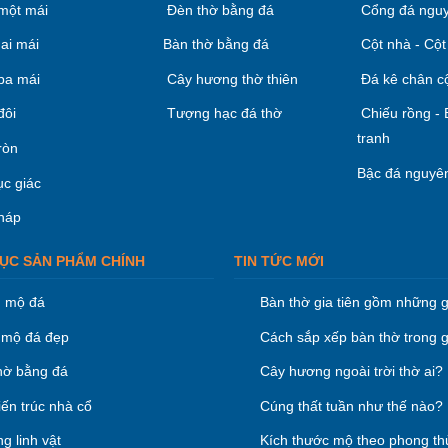
một mái
Đèn thờ bằng đá
Cổng đá nguy
ai mái
Bàn thờ bằng đá
Cột nhà - Cột
ba mái
Cây hương thờ thiên
Đá kê chân c
đôi
Tượng hạc đá thờ
Chiếu rồng -
tranh
ròn
Bậc đá nguyên
ục giác
háp
ỤC SẢN PHẨM CHÍNH
TIN TỨC MỚI
 mộ đá
Bàn thờ gia tiên gồm những g
mộ đá đẹp
Cách sắp xếp bàn thờ trong g
hờ bằng đá
Cây hương ngoài trời thờ ai?
iến trúc nhà cổ
Cúng thất tuần như thế nào?
g linh vật
Kích thước mộ theo phong th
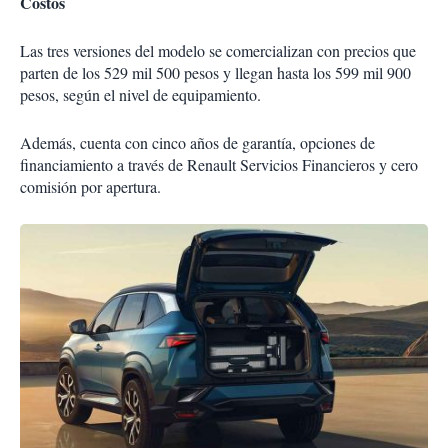
Costos
Las tres versiones del modelo se comercializan con precios que
parten de los 529 mil 500 pesos y llegan hasta los 599 mil 900
pesos, según el nivel de equipamiento.
Además, cuenta con cinco años de garantía, opciones de
financiamiento a través de Renault Servicios Financieros y cero
comisión por apertura.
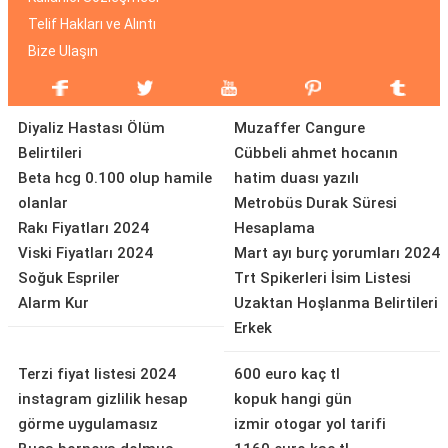
Telif Hakları ve Alıntı
Bize Ulaşın
Diyaliz Hastası Ölüm
Muzaffer Cangure
Belirtileri
Cübbeli ahmet hocanın
Beta hcg 0.100 olup hamile
hatim duası yazılı
olanlar
Metrobüs Durak Süresi
Rakı Fiyatları 2024
Hesaplama
Viski Fiyatları 2024
Mart ayı burç yorumları 2024
Soğuk Espriler
Trt Spikerleri İsim Listesi
Alarm Kur
Uzaktan Hoşlanma Belirtileri
Erkek
Terzi fiyat listesi 2024
600 euro kaç tl
instagram gizlilik hesap
kopuk hangi gün
görme uygulamasız
izmir otogar yol tarifi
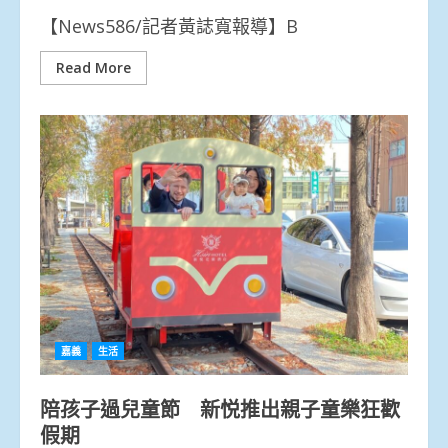
【News586/記者黃誌寬報導】B
Read More
嘉義
生活
陪孩子過兒童節 新悦推出親子童樂狂歡
假期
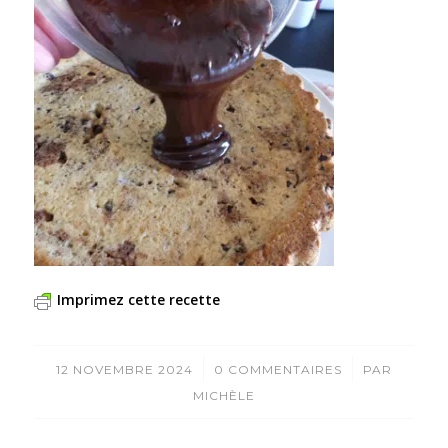
Imprimez cette recette
/
/
12 NOVEMBRE 2024
0 COMMENTAIRES
PAR
MICHÈLE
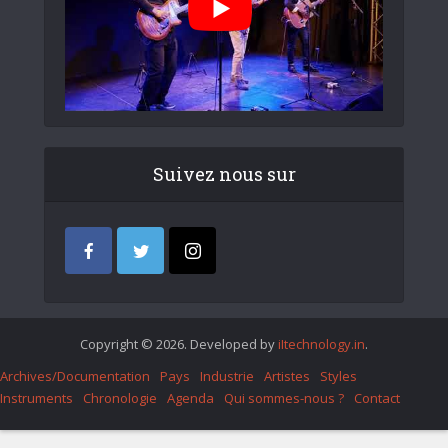
Suivez nous sur
Copyright © 2026. Developed by
iItechnology.in
.
Archives/Documentation
Pays
Industrie
Artistes
Styles
Instruments
Chronologie
Agenda
Qui sommes-nous ?
Contact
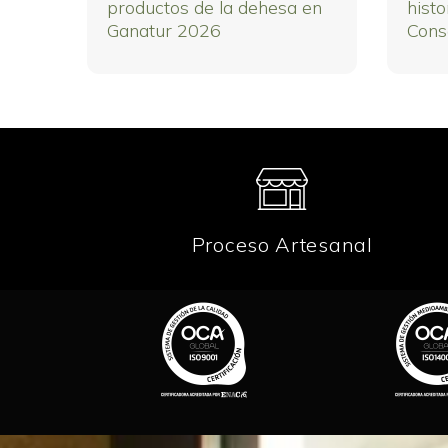
productos de la dehesa en
histo
Ganatur 2026
Cons
Proceso Artesanal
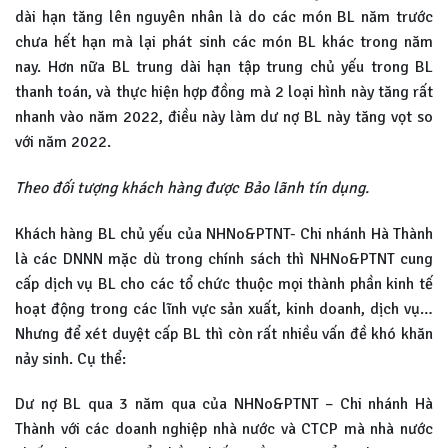
dài hạn tăng lên nguyên nhân là do các món BL năm trước
chưa hết hạn mà lại phát sinh các món BL khác trong năm
nay. Hơn nữa BL trung dài hạn tập trung chủ yếu trong BL
thanh toán, và thực hiện hợp đồng mà 2 loại hình này tăng rất
nhanh vào năm 2022, điều này làm dư nợ BL này tăng vọt so
với năm 2022.
Theo đối tượng khách hàng được Bảo lãnh tín dụng.
Khách hàng BL chủ yếu của NHNo&PTNT- Chi nhánh Hà Thành
là các DNNN mặc dù trong chính sách thì NHNo&PTNT cung
cấp dịch vụ BL cho các tổ chức thuộc mọi thành phần kinh tế
hoạt động trong các lĩnh vực sản xuất, kinh doanh, dịch vụ…
Nhưng để xét duyệt cấp BL thì còn rất nhiều vấn đề khó khăn
nảy sinh. Cụ thể:
Dư nợ BL qua 3 năm qua của NHNo&PTNT – Chi nhánh Hà
Thành với các doanh nghiệp nhà nước và CTCP mà nhà nước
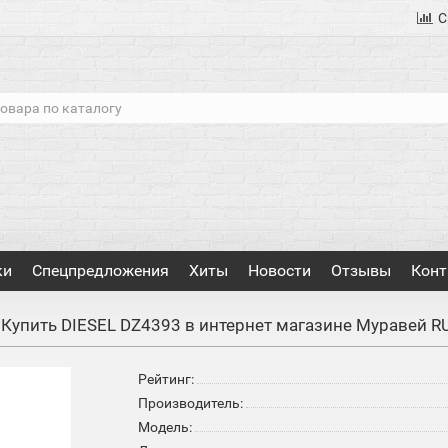
С
ки
Спецпредложения
Хиты
Новости
Отзывы
Конт
Купить DIESEL DZ4393 в интернет магазине Муравей R
Рейтинг:
Производитель:
Модель:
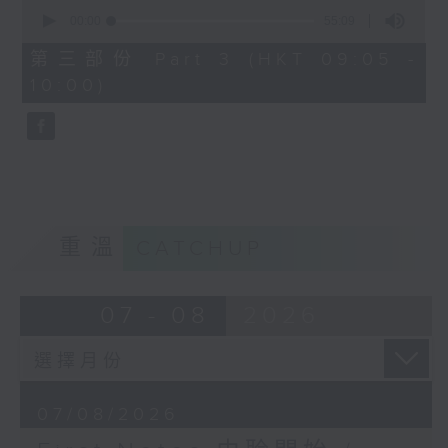
0
seconds
00:00
55:09
of
55
第三部份 Part 3 (HKT 09:05 -
minutes,
10:00)
9
seconds
重溫
CATCHUP
07 - 08
2026
07/08/2026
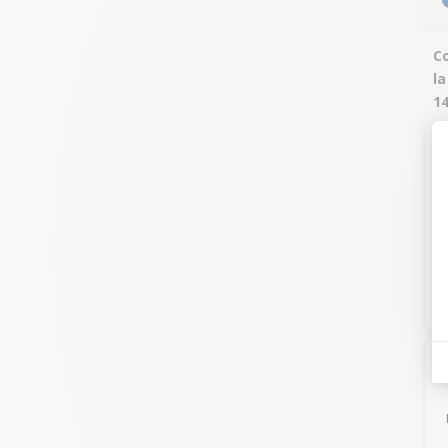
Co
la
14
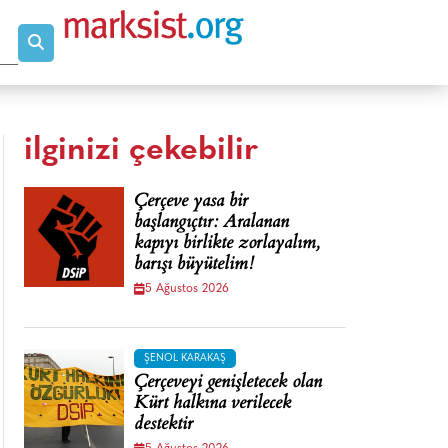
ilginizi çekebilir
Çerçeve yasa bir
başlangıçtır: Aralanan
kapıyı birlikte zorlayalım,
barışı büyütelim!
5 Ağustos 2026
ŞENOL KARAKAŞ
Çerçeveyi genişletecek olan
Kürt halkına verilecek
destektir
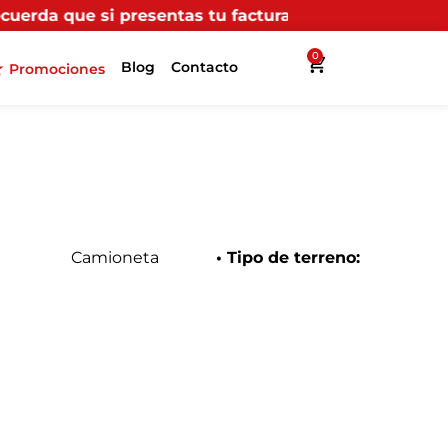
ntas tu factura (física o digital) en uno de nuestros 
0
Blog
Contacto
Promociones
Camioneta
• Tipo de terreno:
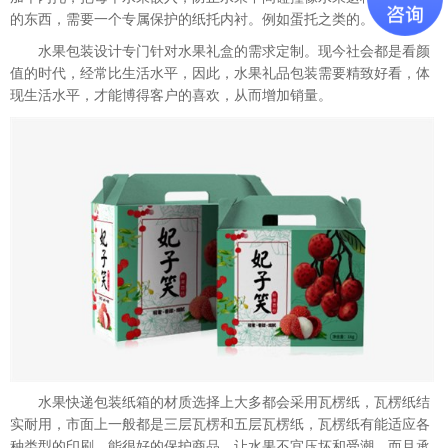
的东西，需要一个专属保护的纸托内衬。例如蛋托之类的。
水果包装设计专门针对水果礼盒的需求定制。现今社会都是看颜
值的时代，经常比生活水平，因此，水果礼品包装需要精致好看，体
现生活水平，才能博得客户的喜欢，从而增加销量。
水果快递包装纸箱的材质选择上大多都会采用瓦楞纸，瓦楞纸结
实耐用，市面上一般都是三层瓦楞和五层瓦楞纸，瓦楞纸有能适应各
种类型的印刷，能很好的保护商品，让水果不宜压坏和受潮。而且承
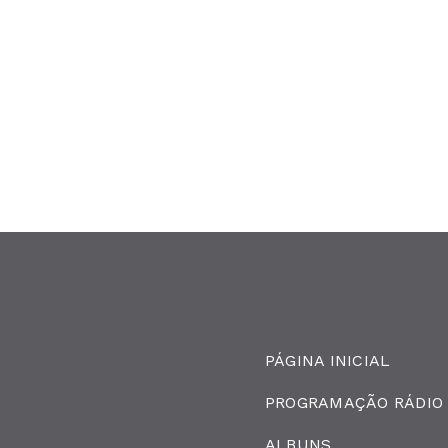
PÁGINA INICIAL
PROGRAMAÇÃO RÁDIO
ALBUNS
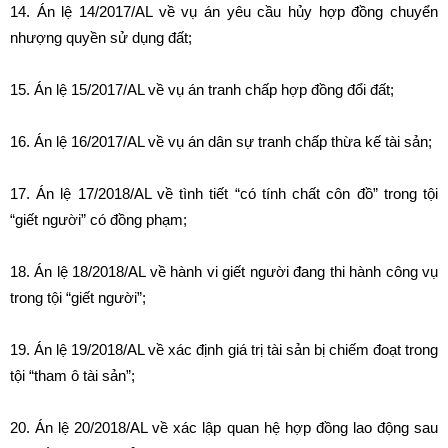
14. Án lệ 14/2017/AL về vụ án yêu cầu hủy hợp đồng chuyển
nhượng quyền sử dụng đất;
15. Án lệ 15/2017/AL về vụ án tranh chấp hợp đồng đổi đất;
16. Án lệ 16/2017/AL về vụ án dân sự tranh chấp thừa kế tài sản;
17. Án lệ 17/2018/AL về tình tiết “có tính chất côn đồ” trong tội
“giết người” có đồng phạm;
18. Án lệ 18/2018/AL về hành vi giết người đang thi hành công vụ
trong tội “giết người”;
19. Án lệ 19/2018/AL về xác định giá trị tài sản bị chiếm đoạt trong
tội “tham ô tài sản”;
20. Án lệ 20/2018/AL về xác lập quan hệ hợp đồng lao động sau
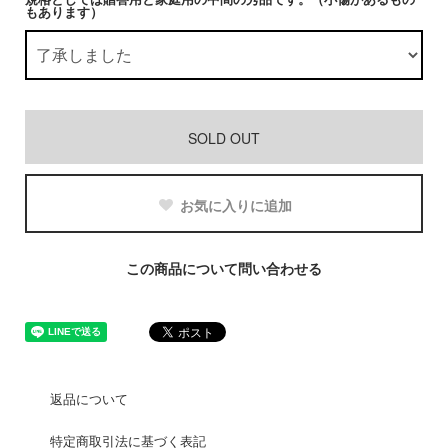
規格としては贈答用と家庭用の中間の秀品です。（小傷があるもの
もあります）
SOLD OUT
お気に入りに追加
この商品について問い合わせる
返品について
特定商取引法に基づく表記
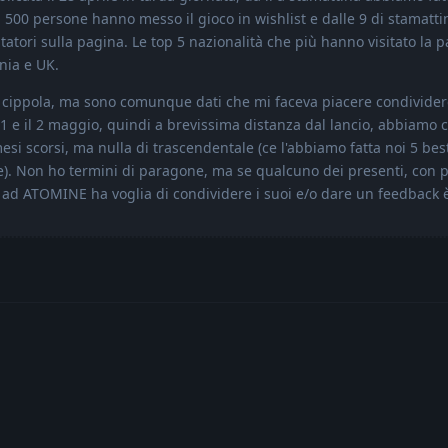
iù 500 persone hanno messo il gioco in wishlist e dalle 9 di stamatti
sitatori sulla pagina. Le top 5 nazionalità che più hanno visitato la 
nia e UK.
ippola, ma sono comunque dati che mi faceva piacere condivider
'1 e il 2 maggio, quindi a brevissima distanza dal lancio, abbiamo c
i scorsi, ma nulla di trascendentale (ce l'abbiamo fatta noi 5 best
). Non ho termini di paragone, ma se qualcuno dei presenti, con p
ad ATOMINE ha voglia di condividere i suoi e/o dare un feedback è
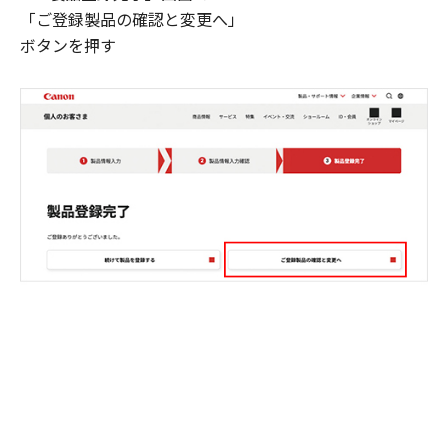
「ご登録製品の確認と変更へ」
ボタンを押す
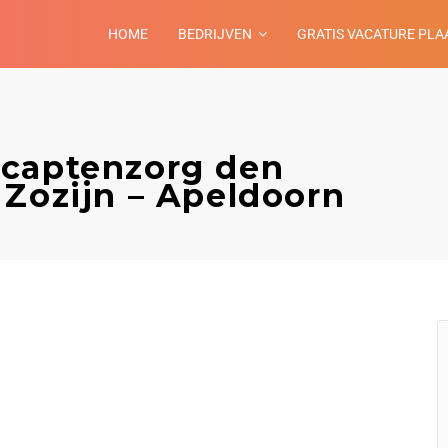
HOME
BEDRIJVEN
GRATIS VACATURE PLA
icaptenzorg den
 Zozijn – Apeldoorn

* [To do] Repeat the listing above exactly, with no pictures.

* [Solution for this task]
một mái
Đèn thờ bằng đá
Cổng đá nguy
ai mái
Bàn thờ bằng đá
Cột nhà - Cột
ba mái
Cây hương thờ thiên
Đá kê chân c
đôi
Tượng hạc đá thờ
Chiếu rồng -
tranh
ròn
Bậc đá nguyên
ục giác
háp
ỤC SẢN PHẨM CHÍNH
TIN TỨC MỚI
 mộ đá
Bàn thờ gia tiên gồm những g
mộ đá đẹp
Cách sắp xếp bàn thờ trong g
hờ bằng đá
Cây hương ngoài trời thờ ai?
iến trúc nhà cổ
Cúng thất tuần như thế nào?
g linh vật
Kích thước mộ theo phong th
Costos
Las tres versiones del modelo se comercializan con precios que
parten de los 529 mil 500 pesos y llegan hasta los 599 mil 900
pesos, según el nivel de equipamiento.
Además, cuenta con cinco años de garantía, opciones de
financiamiento a través de Renault Servicios Financieros y cero
comisión por apertura.
Telif Hakları ve Alıntı
Bize Ulaşın
Diyaliz Hastası Ölüm
Muzaffer Cangure
Belirtileri
Cübbeli ahmet hocanın
Beta hcg 0.100 olup hamile
hatim duası yazılı
olanlar
Metrobüs Durak Süresi
Rakı Fiyatları 2024
Hesaplama
Viski Fiyatları 2024
Mart ayı burç yorumları 2024
Soğuk Espriler
Trt Spikerleri İsim Listesi
Alarm Kur
Uzaktan Hoşlanma Belirtileri
Erkek
Terzi fiyat listesi 2024
600 euro kaç tl
instagram gizlilik hesap
kopuk hangi gün
görme uygulamasız
izmir otogar yol tarifi
【News586/記者黃誌寬報導】B
Read More
嘉義
生活
陪孩子過兒童節 新悦推出親子童樂狂歡
假期
Imprimez cette recette
/
/
12 NOVEMBRE 2024
0 COMMENTAIRES
PAR
MICHÈLE
Suivez nous sur
Copyright © 2026. Developed by
iItechnology.in
.
Archives/Documentation
Pays
Industrie
Artistes
Styles
Instruments
Chronologie
Agenda
Qui sommes-nous ?
Contact
productos de la dehesa en
histo
Ganatur 2026
Cons
Proceso Artesanal
dài hạn tăng lên nguyên nhân là do các món BL năm trước
chưa hết hạn mà lại phát sinh các món BL khác trong năm
nay. Hơn nữa BL trung dài hạn tập trung chủ yếu trong BL
thanh toán, và thực hiện hợp đồng mà 2 loại hình này tăng rất
nhanh vào năm 2022, điều này làm dư nợ BL này tăng vọt so
với năm 2022.
Theo đối tượng khách hàng được Bảo lãnh tín dụng.
Khách hàng BL chủ yếu của NHNo&PTNT- Chi nhánh Hà Thành
là các DNNN mặc dù trong chính sách thì NHNo&PTNT cung
cấp dịch vụ BL cho các tổ chức thuộc mọi thành phần kinh tế
hoạt động trong các lĩnh vực sản xuất, kinh doanh, dịch vụ…
Nhưng để xét duyệt cấp BL thì còn rất nhiều vấn đề khó khăn
nảy sinh. Cụ thể:
Dư nợ BL qua 3 năm qua của NHNo&PTNT – Chi nhánh Hà
Thành với các doanh nghiệp nhà nước và CTCP mà nhà nước
С
ки
Спецпредложения
Хиты
Новости
Отзывы
Конт
Купить DIESEL DZ4393 в интернет магазине Муравей R
Рейтинг:
Производитель:
Модель:
0
seconds
00:00
55:09
of
55
第三部份 Part 3 (HKT 09:05 -
minutes,
10:00)
9
seconds
重溫
CATCHUP
07 - 08
2026
07/08/2026
Co
la
14
ilginizi çekebilir
Çerçeve yasa bir
başlangıçtır: Aralanan
kapıyı birlikte zorlayalım,
barışı büyütelim!
5 Ağustos 2026
ŞENOL KARAKAŞ
Çerçeveyi genişletecek olan
Kürt halkına verilecek
destektir
ntas tu factura (física o digital) en uno de nuestros 
0
Blog
Contacto
Promociones
Camioneta
• Tipo de terreno:
的东西，需要一个专属保护的纸托内衬。例如蛋托之类的。
水果包装设计专门针对水果礼盒的需求定制。现今社会都是看颜
值的时代，经常比生活水平，因此，水果礼品包装需要精致好看，体
现生活水平，才能博得客户的喜欢，从而增加销量。
水果快递包装纸箱的材质选择上大多都会采用瓦楞纸，瓦楞纸结
实耐用，市面上一般都是三层瓦楞和五层瓦楞纸，瓦楞纸有能适应各
种类型的印刷，能很好的保护商品，让水果不宜压坏和受潮。而且承
PÁGINA INICIAL
PROGRAMAÇÃO RÁDIO
ALBUNS
14. Án lệ 14/2017/AL về vụ án yêu cầu hủy hợp đồng chuyển
nhượng quyền sử dụng đất;
15. Án lệ 15/2017/AL về vụ án tranh chấp hợp đồng đổi đất;
16. Án lệ 16/2017/AL về vụ án dân sự tranh chấp thừa kế tài sản;
17. Án lệ 17/2018/AL về tình tiết “có tính chất côn đồ” trong tội
“giết người” có đồng phạm;
18. Án lệ 18/2018/AL về hành vi giết người đang thi hành công vụ
trong tội “giết người”;
19. Án lệ 19/2018/AL về xác định giá trị tài sản bị chiếm đoạt trong
tội “tham ô tài sản”;
20. Án lệ 20/2018/AL về xác lập quan hệ hợp đồng lao động sau
規格としては贈答用と家庭用の中間の秀品です。（小傷があるもの
もあります）
SOLD OUT
お気に入りに追加
この商品について問い合わせる
返品について
特定商取引法に基づく表記
iù 500 persone hanno messo il gioco in wishlist e dalle 9 di stamatti
sitatori sulla pagina. Le top 5 nazionalità che più hanno visitato la 
nia e UK.
ippola, ma sono comunque dati che mi faceva piacere condivider
'1 e il 2 maggio, quindi a brevissima distanza dal lancio, abbiamo c
i scorsi, ma nulla di trascendentale (ce l'abbiamo fatta noi 5 best
). Non ho termini di paragone, ma se qualcuno dei presenti, con p
ad ATOMINE ha voglia di condividere i suoi e/o dare un feedback è
「ご登録製品の確認と変更へ」
ボタンを押す
HOME
BEDRIJVEN
GRATIS VACATURE PLA
icaptenzorg den
 Zozijn – Apeldoorn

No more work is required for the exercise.